How to set up trust for a team writing custom skills. Takes about ten minutes.

1. Generate a signing key

ssh-keygen -t ed25519 -C "security-team@example.com" -f ./security-team-key
# Produces: security-team-key (private) + security-team-key.pub (public)

2. Add the key as a trust anchor

mallcop trust add-anchor security-team@example.com ./security-team-key.pub

3. Endorse individual contributors (optional)

If contributors will sign their own skills, add their public keys and endorse them from the anchor:

mallcop trust add-key alice@example.com ./alice.pub

mallcop trust endorse alice@example.com \
  --scope "aws-*" \
  --level author \
  --expires 2026-12-31 \
  --key ./security-team-key

Skip this step if contributors submit skills for the security-team key to sign.

4. Sign skills

# Sign with the anchor key (or the contributor's key if they're endorsed)
mallcop skill sign skills/aws-networking --key ./security-team-key

5. Regenerate and commit the lockfile

mallcop skill lock
git add .mallcop/trust/ skills/ skills.lock
git commit -m "add trust setup and sign custom skills"

Zero-config default

If you don't configure any trust anchors, mallcop loads only built-in skills (signed with the mallcop root key, which is pre-loaded).

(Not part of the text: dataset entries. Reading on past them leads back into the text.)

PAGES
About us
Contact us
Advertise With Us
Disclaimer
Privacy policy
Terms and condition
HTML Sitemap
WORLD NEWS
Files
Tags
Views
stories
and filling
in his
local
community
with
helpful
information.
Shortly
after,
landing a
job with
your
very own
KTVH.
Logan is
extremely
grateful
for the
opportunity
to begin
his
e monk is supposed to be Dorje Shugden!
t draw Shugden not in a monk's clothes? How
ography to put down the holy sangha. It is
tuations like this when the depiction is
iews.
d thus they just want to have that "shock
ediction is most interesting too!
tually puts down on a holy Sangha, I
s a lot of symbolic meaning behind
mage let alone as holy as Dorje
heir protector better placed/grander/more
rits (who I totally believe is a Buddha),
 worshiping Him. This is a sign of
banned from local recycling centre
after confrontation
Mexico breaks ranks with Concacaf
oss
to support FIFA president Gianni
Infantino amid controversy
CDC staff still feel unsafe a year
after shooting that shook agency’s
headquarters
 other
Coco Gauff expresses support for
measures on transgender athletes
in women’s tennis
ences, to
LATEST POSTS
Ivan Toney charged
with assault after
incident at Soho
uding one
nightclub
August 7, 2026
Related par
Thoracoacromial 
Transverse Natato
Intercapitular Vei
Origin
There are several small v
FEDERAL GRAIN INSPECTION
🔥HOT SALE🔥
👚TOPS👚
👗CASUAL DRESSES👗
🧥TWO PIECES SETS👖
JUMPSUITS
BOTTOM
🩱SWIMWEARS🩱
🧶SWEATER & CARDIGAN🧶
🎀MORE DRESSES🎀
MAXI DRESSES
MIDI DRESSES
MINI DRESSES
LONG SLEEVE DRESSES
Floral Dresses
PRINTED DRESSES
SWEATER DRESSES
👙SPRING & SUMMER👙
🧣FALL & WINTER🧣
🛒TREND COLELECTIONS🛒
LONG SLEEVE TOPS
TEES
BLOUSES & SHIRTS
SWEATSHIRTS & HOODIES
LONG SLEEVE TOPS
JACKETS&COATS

No custom skills, no third-party skills. This is the safe default — the system works, and you haven't opened any trust surface you haven't explicitly approved.

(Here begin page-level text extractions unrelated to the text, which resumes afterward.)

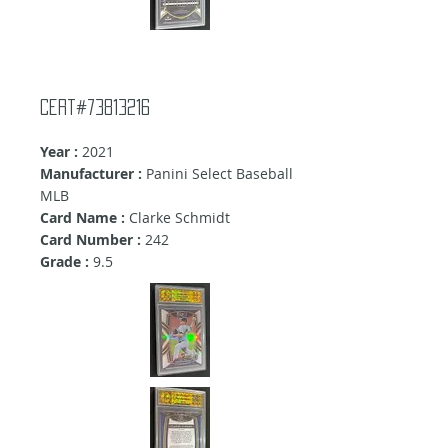
Cert#73813216
Year :
2021
Manufacturer :
Panini Select Baseball
MLB
Card Name :
Clarke Schmidt
Card Number :
242
Grade :
9.5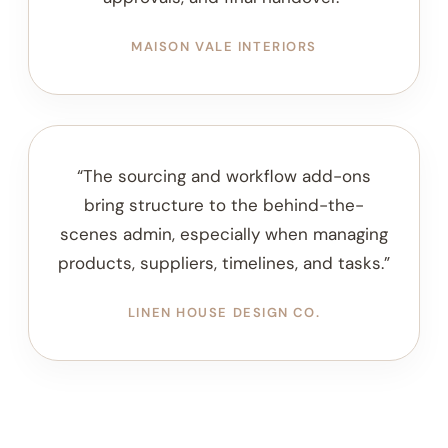
WILLOW & STONE STUDIO
“The client communication templates
helped us create a more consistent
process for onboarding, project updates,
approvals, and final handover.”
MAISON VALE INTERIORS
“The sourcing and workflow add-ons
bring structure to the behind-the-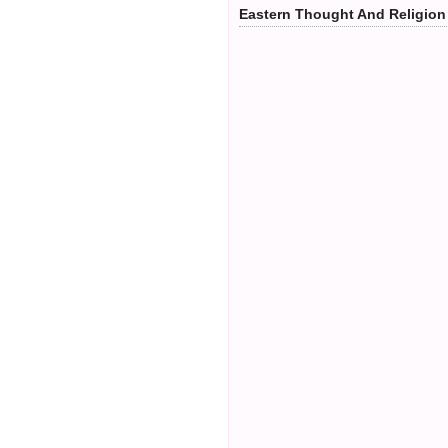
Eastern Thought And Religion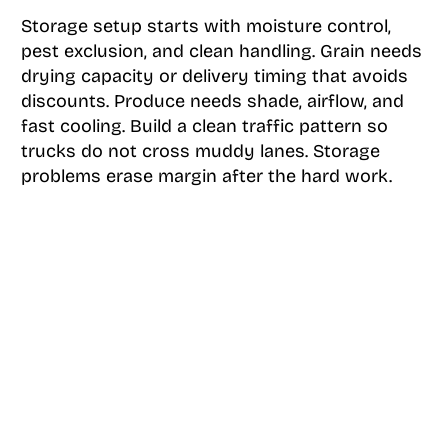
Storage setup starts with moisture control,
pest exclusion, and clean handling. Grain needs
drying capacity or delivery timing that avoids
discounts. Produce needs shade, airflow, and
fast cooling. Build a clean traffic pattern so
trucks do not cross muddy lanes. Storage
problems erase margin after the hard work.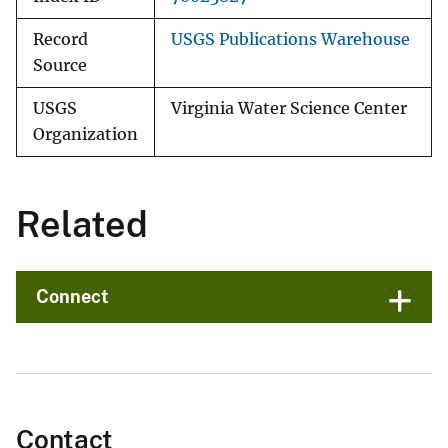
Record
USGS Publications Warehouse
Source
USGS
Virginia Water Science Center
Organization
Related
Connect
Contact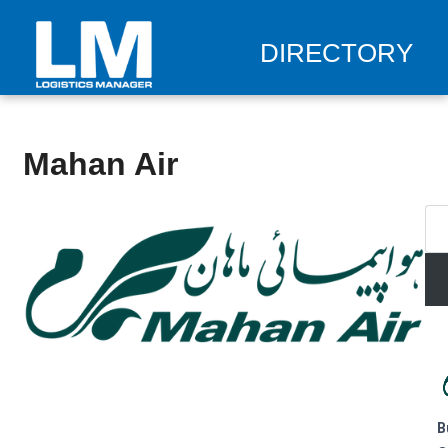
DIRECTORY
Mahan Air
B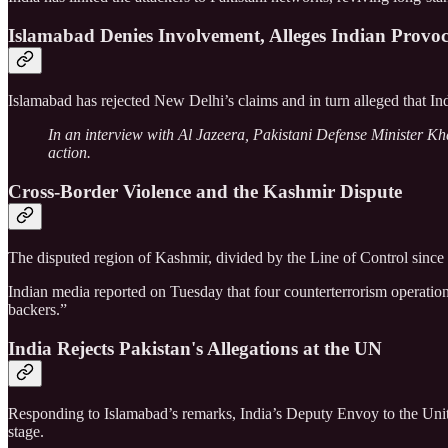
Islamabad Denies Involvement, Alleges Indian Provoc
Islamabad has rejected New Delhi’s claims and in turn alleged that India
In an interview with Al Jazeera, Pakistani Defense Minister Kha
action.
Cross-Border Violence and the Kashmir Dispute
The disputed region of Kashmir, divided by the Line of Control since
Indian media reported on Tuesday that four counterterrorism operatio
backers.”
India Rejects Pakistan's Allegations at the UN
Responding to Islamabad’s remarks, India’s Deputy Envoy to the United
stage.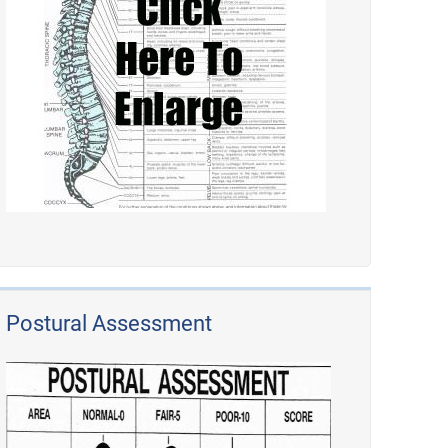
Postural Assessment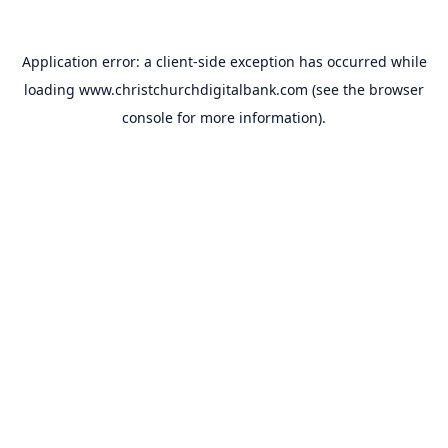
Application error: a
client
-side exception has occurred while
loading
www.christchurchdigitalbank.com
(see the
browser
console
for more information).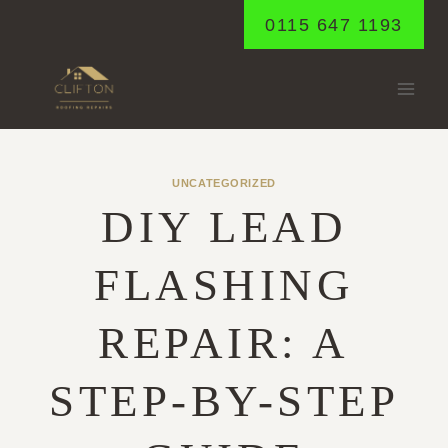
Skip
0115 647 1193
to
content
UNCATEGORIZED
DIY LEAD
FLASHING
REPAIR: A
STEP-BY-STEP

Trust setup is only needed when you want to load skills beyond the built-in set.

CLI reference

mallcop trust add-anchor

mallcop trust add-anchor IDENTITY PUBKEY_FILE

Adds IDENTITY as a trust anchor. PUBKEY_FILE is an SSH public key file. Anchors are written to .mallcop/trust/anchors. No-ops if IDENTITY is already present.

mallcop trust add-key

mallcop trust add-key IDENTITY PUBKEY_FILE

Adds IDENTITY to the keyring without making them an anchor. They still need to be endorsed before their skills are trusted.

mallcop trust endorse

mallcop trust endorse IDENTITY \
  --scope GLOB \
  --level [full|author] \
  --expires YYYY-MM-DD \
  --key PRIVATE_KEY_FILE \
  [--reason TEXT] \
  [--identity ENDORSER_IDENTITY]

Creates a signed .endorse + .endorse.sig pair in .mallcop/trust/endorsements/. Endorser identity defaults to the comment field of the corresponding .pub file.

mallcop trust chain

mallcop trust chain IDENTITY [--skill SKILL_NAME]

Shows the trust path from any anchor to IDENTITY for a given skill name (default: *). Exits non-zero if no path exists.

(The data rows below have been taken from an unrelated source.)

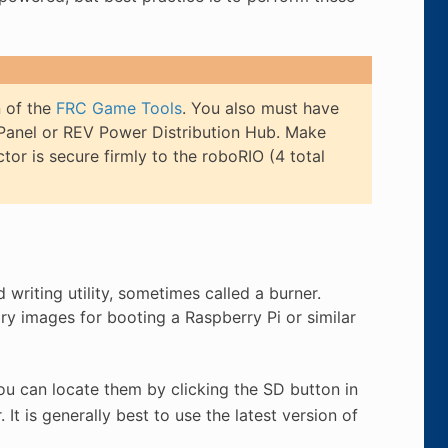
n of the
FRC Game Tools
. You also must have
Panel or REV Power Distribution Hub. Make
or is secure firmly to the roboRIO (4 total
writing utility, sometimes called a burner.
rary images for booting a Raspberry Pi or similar
ou can locate them by clicking the SD button in
. It is generally best to use the latest version of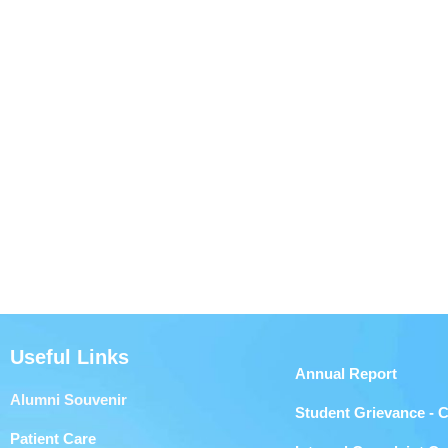
Useful Links
Annual Report
Alumni Souvenir
Student Grievance - 
Patient Care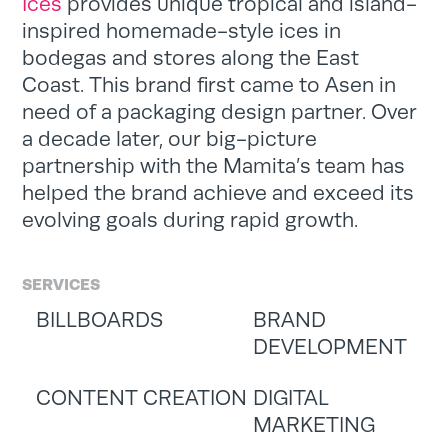
Ices
provides unique tropical and island-
inspired homemade-style ices in
bodegas and stores along the East
Coast. This brand first came to Asen in
need of a packaging design partner. Over
a decade later, our big-picture
partnership with the Mamita’s team has
helped the brand achieve and exceed its
evolving goals during rapid growth.
SERVICES
BILLBOARDS
BRAND
DEVELOPMENT
CONTENT CREATION
DIGITAL
MARKETING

{"status": "ok", "path": ["mallcop@mallcop.app", "security-team@example.com", "alice@example.com"], "skill": "aws-iam"}

mallcop trust list

mallcop trust list

Prints the full trust state: all anchors, keyring entries, and endorsements with their scope, level, and expiry. Useful for auditing the current trust configuration.

Global flag

mallcop trust --trust-dir /path/to/trust SUBCOMMAND

All mallcop trust subcommands accept --trust-dir to override the default trust directory (.mallcop/trust in the current working directory).